In particular, the content of blast furnace slag in the range of 35 wt% to 47.5 wt% with respect to the entire soil improver, and the content of Portland cement in the range of 35 wt% to 47.5 wt% with respect to the entire soil improver. Yes, when the content of gypsum is in the range of 5% by weight to 30% by weight with respect to the entire soil conditioner, a good soil improving effect and strength of the soil cement column (foundation) can be realized.

Further, an embodiment of a construction method of the present invention will be described with reference to the drawings.

1 is a cross-sectional view illustrating the outline of an embodiment of a construction method of the present invention, and FIG. 2 is a plan view of the embodiment shown in FIG. 1 and 2 show an example in which a stratum about 1 m from the ground is contaminated with a heavy metal such as hexavalent chromium.

As shown in FIGS. 1 and 2, when there is an A layer (contaminated soil) contaminated with heavy metals up to a depth of about 1 m from the ground surface, a soil improvement containing quenched blast furnace slag, Portland cement and gypsum as main components.

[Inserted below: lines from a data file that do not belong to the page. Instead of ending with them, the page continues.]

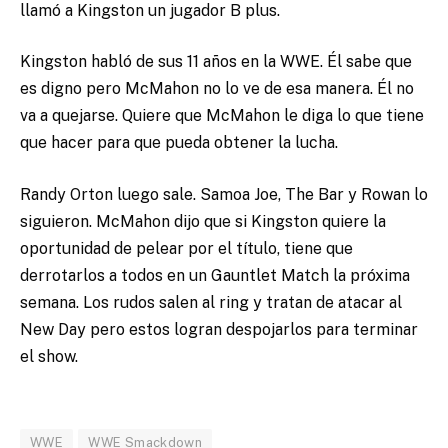
llamó a Kingston un jugador B plus.
Kingston habló de sus 11 años en la WWE. Él sabe que
es digno pero McMahon no lo ve de esa manera. Él no
va a quejarse. Quiere que McMahon le diga lo que tiene
que hacer para que pueda obtener la lucha.
Randy Orton luego sale. Samoa Joe, The Bar y Rowan lo
siguieron. McMahon dijo que si Kingston quiere la
oportunidad de pelear por el título, tiene que
derrotarlos a todos en un Gauntlet Match la próxima
semana. Los rudos salen al ring y tratan de atacar al
New Day pero estos logran despojarlos para terminar
el show.
WWE
WWE Smackdown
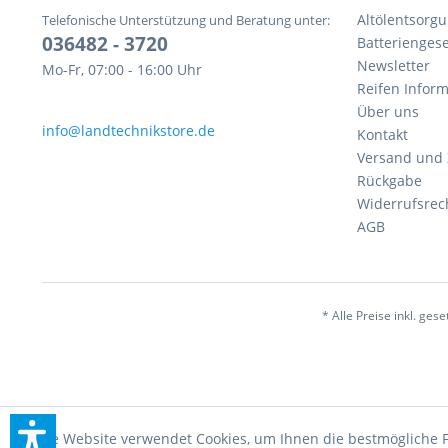
Altölentsorg
Telefonische Unterstützung und Beratung unter:
036482 - 3720
Batteriengese
Newsletter
Mo-Fr, 07:00 - 16:00 Uhr
Reifen Infor
Über uns
info@landtechnikstore.de
Kontakt
Versand und
Rückgabe
Widerrufsrec
AGB
* Alle Preise inkl. ges
Diese Website verwendet Cookies, um Ihnen die bestmögliche F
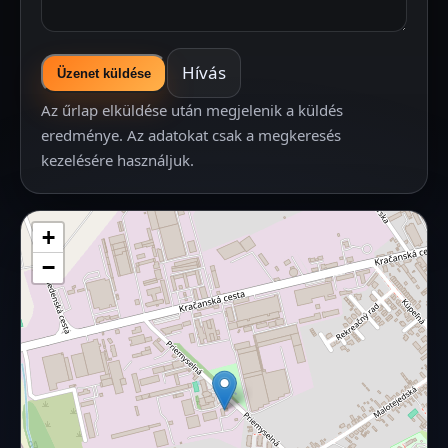
Hívás
Üzenet küldése
Az űrlap elküldése után megjelenik a küldés
eredménye. Az adatokat csak a megkeresés
kezelésére használjuk.
+
−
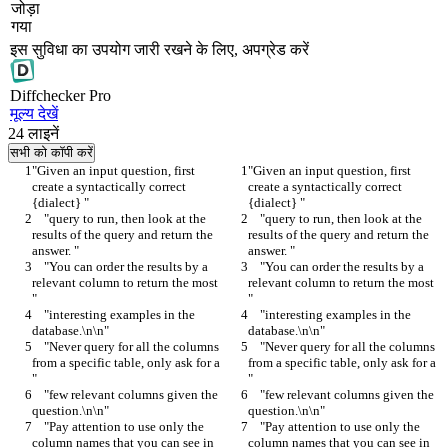
जोड़ा
गया
इस सुविधा का उपयोग जारी रखने के लिए, अपग्रेड करें
Diff
checker
Pro
मूल्य देखें
24
लाइनें
सभी को कॉपी करें
"Given an input question, first 
"Given an input question, first 
create a syntactically correct 
create a syntactically correct 
{dialect} "
{dialect} "
    "query to run, then look at the 
    "query to run, then look at the 
results of the query and return the 
results of the query and return the 
answer. "
answer. "
    "You can order the results by a 
    "You can order the results by a 
relevant column to return the most 
relevant column to return the most 
"
"
    "interesting examples in the 
    "interesting examples in the 
database.\n\n"
database.\n\n"
    "Never query for all the columns 
    "Never query for all the columns 
from a specific table, only ask for a 
from a specific table, only ask for a 
"
"
    "few relevant columns given the 
    "few relevant columns given the 
question.\n\n"
question.\n\n"
    "Pay attention to use only the 
    "Pay attention to use only the 
column names that you can see in 
column names that you can see in 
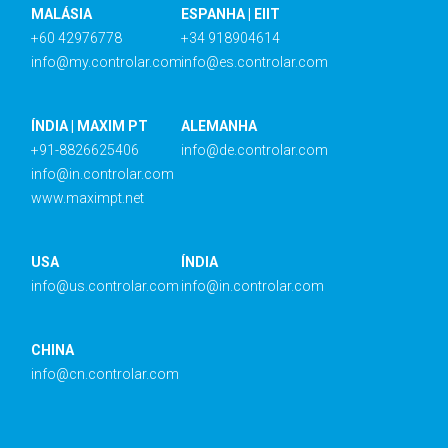
MALÁSIA
ESPANHA | EIIT
+60 42976778
+34 918904614
info@my.controlar.com
info@es.controlar.com
ÍNDIA | MAXIM PT
ALEMANHA
+91-8826625406
info@de.controlar.com
info@in.controlar.com
www.maximpt.net
USA
ÍNDIA
info@us.controlar.com
info@in.controlar.com
CHINA
info@cn.controlar.com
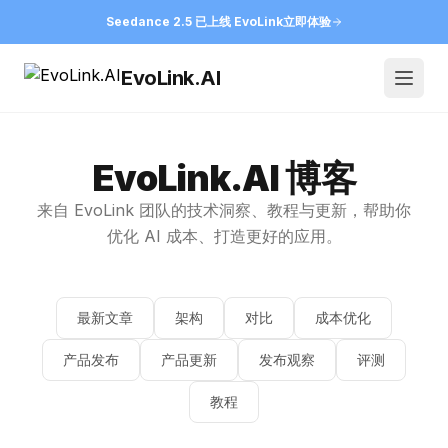
Seedance 2.5 已上线 EvoLink
立即体验
EvoLink.AI
Open
EvoLink.AI 博客
来自 EvoLink 团队的技术洞察、教程与更新，帮助你
优化 AI 成本、打造更好的应用。
最新文章
架构
对比
成本优化
产品发布
产品更新
发布观察
评测
教程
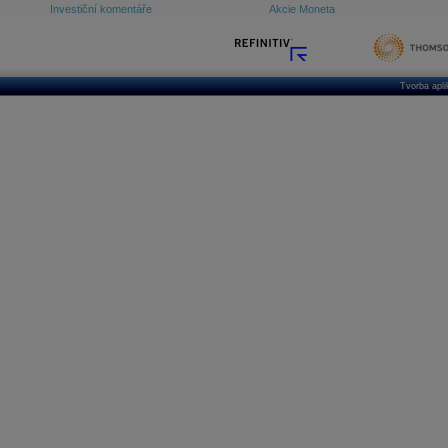
Investiční komentáře
Akcie Moneta
Tvorba apl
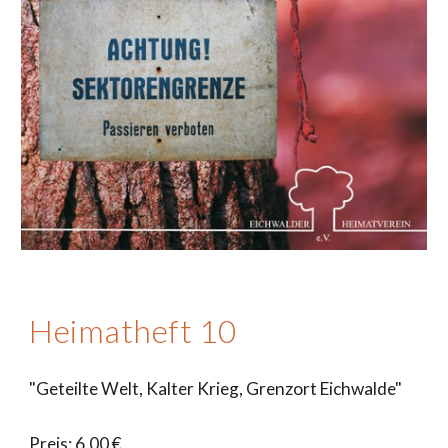
Heimatheft 10
"Geteilte Welt, Kalter Krieg, Grenzort Eichwalde"
Preis: 6,00 €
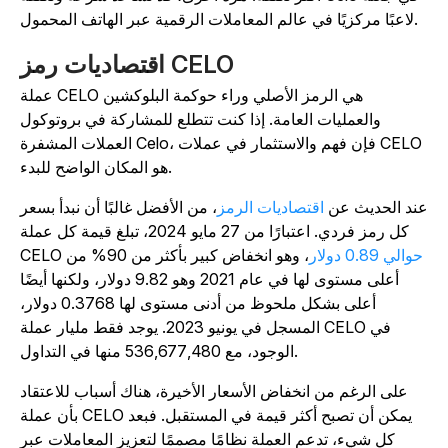
لاعبًا مركزيًا في عالم المعاملات الرقمية عبر الهاتف المحمول.
اقتصاديات رمز CELO
عملة CELO هي الرمز الأصلي وراء حوكمة البلوكشين
والعمليات العامة. إذا كنت تتطلع للمشاركة في بروتوكول
العملات المشفرة Celo، فإن فهم والاستثمار في عملات CELO
هو المكان الواضح للبدء.
ند الحديث عن
اقتصاديات الرمز
، من الأفضل غالبًا أن نبدأ بسعر
كل رمز فردي. اعتبارًا من 27 مايو 2024، تبلغ قيمة كل عملة
حوالي 0.89 دولار
، وهو انخفاض كبير بأكثر من 90% من
CELO
أعلى مستوى لها في عام 2021 وهو 9.82 دولار، ولكنها أيضًا
أعلى بشكل ملحوظ من أدنى مستوى لها
0.3768 دولار،
المسجل في يونيو 2023.
يوجد فقط مليار عملة CELO في
536,677,480 منها في التداول.
الوجود، مع
على الرغم من انخفاض الأسعار الأخيرة، هناك أسباب للاعتقاد
بأن عملة CELO يمكن أن تصبح أكثر قيمة في المستقبل. فبعد
كل شيء، تدعم العملة نظامًا مصممًا لتعزيز المعاملات عبر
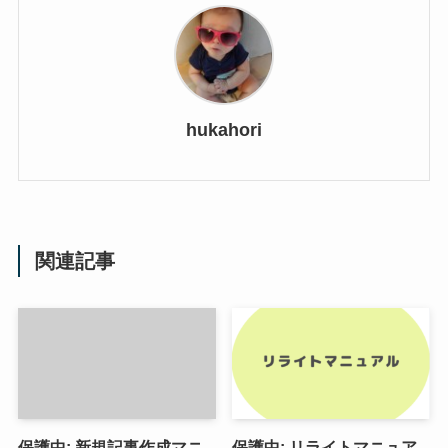
hukahori
関連記事
保護中: 新規記事作成マニ
保護中: リライトマニュア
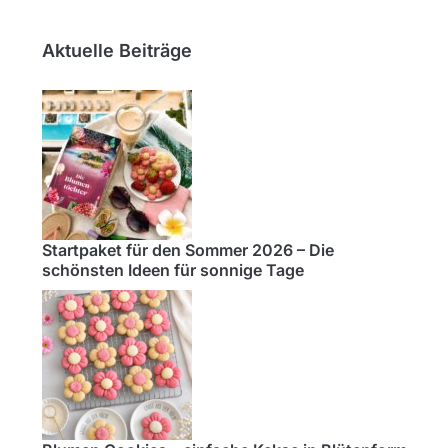
Aktuelle Beiträge
Startpaket für den Sommer 2026 – Die
schönsten Ideen für sonnige Tage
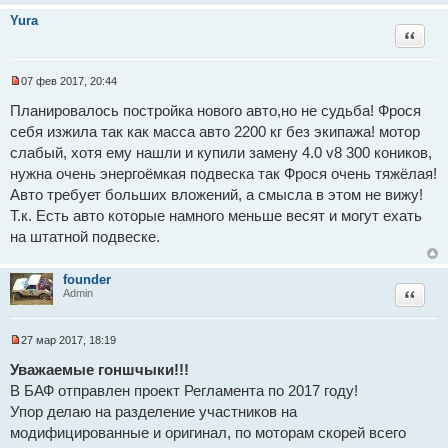
о
Yura
е
Цитат
с
о
о
б
07 фев 2017, 20:44
щ
Н
е
е
Планировалось постройка нового авто,но не судьба! Фрося
н
п
и
себя изжила так как масса авто 2200 кг без экипажа! мотор
р
е
о
слабый, хотя ему нашли и купили замену 4.0 v8 300 коников,
ч
и
нужна очень энергоёмкая подвеска так Фрося очень тяжёлая!
т
Авто требует больших вложений, а смысла в этом не вижу!
а
н
Т.к. Есть авто которые намного меньше весят и могут ехать
н
на штатной подвеске.
о
е
с
о
founder
о
Цитат
Admin
б
щ
е
н
27 мар 2017, 18:19
Н
и
е
е
Уважаемые гоншчыки!!!
п
В БАФ отправлен проект Регламента по 2017 году!
р
о
Упор делаю на разделение участников на
ч
и
модифицированные и оригинал, по моторам скорей всего
т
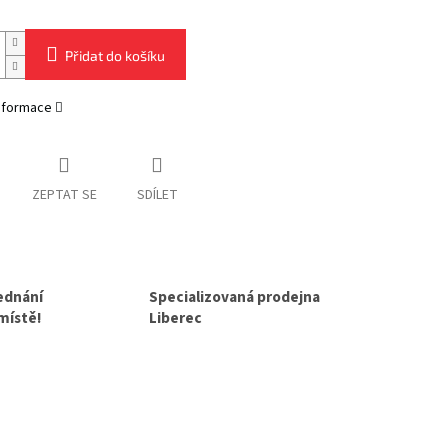
Přidat do košíku
informace
ZEPTAT SE
SDÍLET
jednání
Specializovaná prodejna
 místě!
Liberec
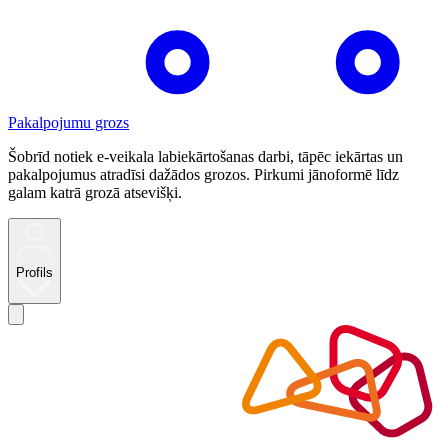
Pakalpojumu grozs
Šobrīd notiek e-veikala labiekārtošanas darbi, tāpēc iekārtas un
pakalpojumus atradīsi dažādos grozos. Pirkumi jānoformē līdz
galam katrā grozā atsevišķi.
Profils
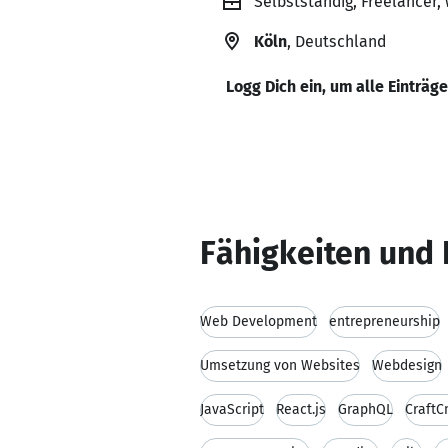
Selbstständig, Freelancer
Köln
, Deutschland
Logg Dich ein, um alle Einträg
Fähigkeiten und 
Web Development
entrepreneurship
Umsetzung von Websites
Webdesign
JavaScript
React.js
GraphQL
Craft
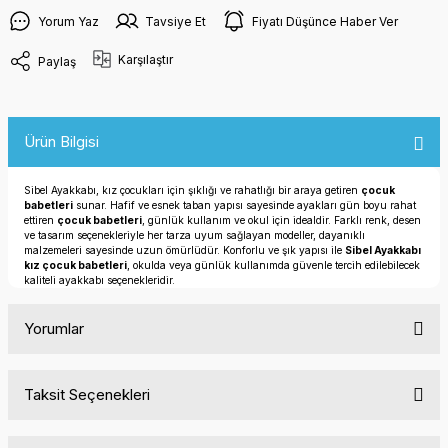
Yorum Yaz
Tavsiye Et
Fiyatı Düşünce Haber Ver
Karşılaştır
Paylaş
Ürün Bilgisi
Sibel Ayakkabı, kız çocukları için şıklığı ve rahatlığı bir araya getiren
çocuk
babetleri
sunar. Hafif ve esnek taban yapısı sayesinde ayakları gün boyu rahat
ettiren
çocuk babetleri
, günlük kullanım ve okul için idealdir. Farklı renk, desen
ve tasarım seçenekleriyle her tarza uyum sağlayan modeller, dayanıklı
malzemeleri sayesinde uzun ömürlüdür. Konforlu ve şık yapısı ile
Sibel Ayakkabı
kız çocuk babetleri
, okulda veya günlük kullanımda güvenle tercih edilebilecek
kaliteli ayakkabı seçenekleridir.
Yorumlar
Taksit Seçenekleri
Bu ürüne ilk yorumu siz yapın!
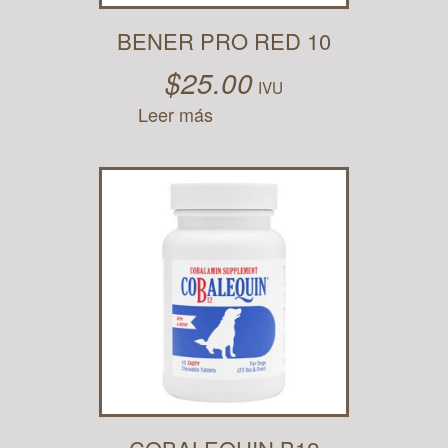
BENER PRO RED 10
$
25.00
IVU
Leer más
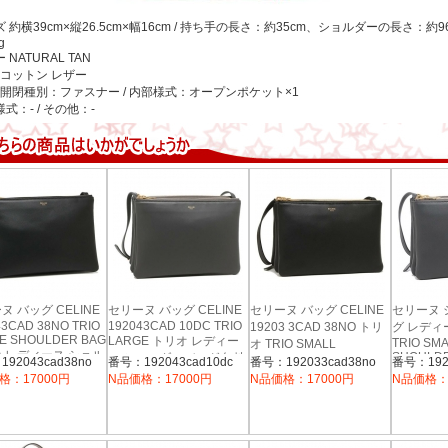
ズ
約横39cm×縦26.5cm×幅16cm / 持ち手の長さ：約35cm、ショルダーの長さ：約96-
g
ー
NATURAL TAN
コットン レザー
開閉種別：ファスナー / 内部様式：オープンポケット×1
式：- / その他：-
ヌ バッグ CELINE
セリーヌ バッグ CELINE
セリーヌ バッグ CELINE
セリーヌ
43CAD 38NO TRIO
192043CAD 10DC TRIO
19203 3CAD 38NO トリ
グ レディ
E SHOULDER BAG
LARGE トリオ レディー
TRIO SM
オ TRIO SMALL
 レディース ショル
SHOULDE
ス ショルダーバッグ 無地
SHOULDER BAG レディ
92043cad38no
番号：192043cad10dc
番号：192033cad38no
番号：1920
CELINE 
ッグ 無地 BLACK
ース ショルダーバッグ 無
格：17000円
N品価格：17000円
N品価格：17000円
N品価格：
10DC グ
地 BLACK 黒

The material (solidifying agent) is put into the layer A (contaminated soil), and mixed and stirred using a backhoe or the like to react. By this reaction, the pollutant is changed to the harmless mineral ettringite, so that the polluted soil can be improved (detoxified) (soil improvement step). Next, for example, in order to prevent the contaminants from diffusing due to the movement of groundwater, the waterproof wall B is constructed so as to surround the contaminated area by using, for example, the deep layer mixing processing method. Furthermore, by a deep mixing treatment method using the same construction machine, construct a pile-shaped soil cement column C in the ground as a foundation capable of supporting the overlaid structure by the soil improving agent used in the soil improving process. Can be done (basic construction process).

FIG. 3 is a cross-sectional view illustrating the outline of another embodiment of the construction method of the present invention, and FIG. 4 is a plan view of the embodiment shown in FIG. 3 and 4 show an example in which soil is contaminated with heavy metals from the ground surface to a considerable depth.

Also in this embodiment, for example, the waterproof wall B can be constructed so as to surround the contaminated area by using the deep-layer mixing processing method. Then, a soil improving material (solidifying agent) containing quenching blast furnace slag, Portland cement and gypsum as main components is put into the contaminated soil, and the soil mixing column C in the form of pile is improved by improving the contaminated soil by the deep layer mixing processing method. Can be installed inside (soil improvement process, foundation construction process).

The construction method of the present invention is not limited to the above embodiments. For example, when the polluted soil contains a large amount of organic pollutants such as dioxin, a step of first adsorbing dioxin or the like using a known adsorbent using a deep layer mixing processor can be included.

Claims (2)

A construction method for simultaneously improving contaminated soil and constructing a foundation for supporting an overlaid structure,
For contaminated soil, a blast furnace slag, a soil improving step of adding a soil improving material containing Portland cement and gypsum as a main component, mixing and stirring, and,
A construction method comprising the step of constructing a foundation consisting of a pile-shaped soil cement column in the ground by the soil improving material. The soil conditioner is characterized by containing 35% by weight to 47.5% by weight of blast furnace slag, 35% by weight to 47.5% by weight of Portland cement, and 5% by weight to 30% by weight of gypsum. The construction method according to claim 1.